▸ The task
The answer must consist of every line in the records below that contains the string "concerns".

▸ Saved entries
Content starts

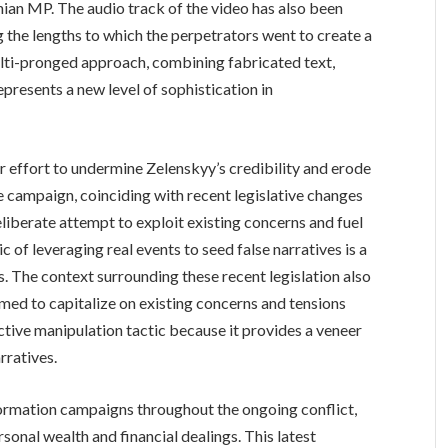
nian MP. The audio track of the video has also been
g the lengths to which the perpetrators went to create a
multi-pronged approach, combining fabricated text,
presents a new level of sophistication in
er effort to undermine Zelenskyy’s credibility and erode
 campaign, coinciding with recent legislative changes
iberate attempt to exploit existing concerns and fuel
c of leveraging real events to seed false narratives is a
The context surrounding these recent legislation also
med to capitalize on existing concerns and tensions
ective manipulation tactic because it provides a veneer
rratives.
formation campaigns throughout the ongoing conflict,
sonal wealth and financial dealings. This latest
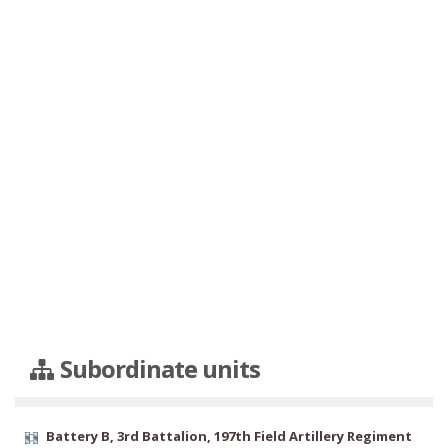
Subordinate units
Battery B, 3rd Battalion, 197th Field Artillery Regiment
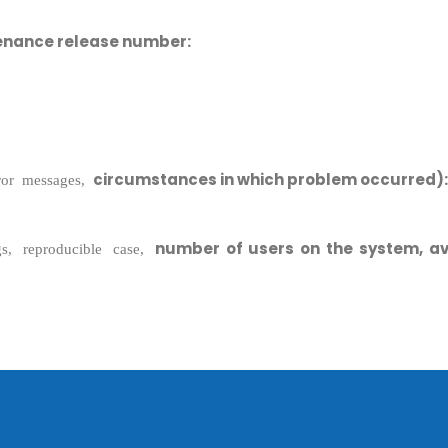
enance release number:
circumstances in which problem occurred):
rror messages,
Sitemap
number of users on the system, av
gs, reproducible case,
Office N
Privacy
B), A-4
Terms of use Policy
62, Noi
Mon -
Disclaimer
m
info
Legal Policy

Content ends

▸ Response area
iberate attempt to exploit existing concerns and fuel
med to capitalize on existing concerns and tensions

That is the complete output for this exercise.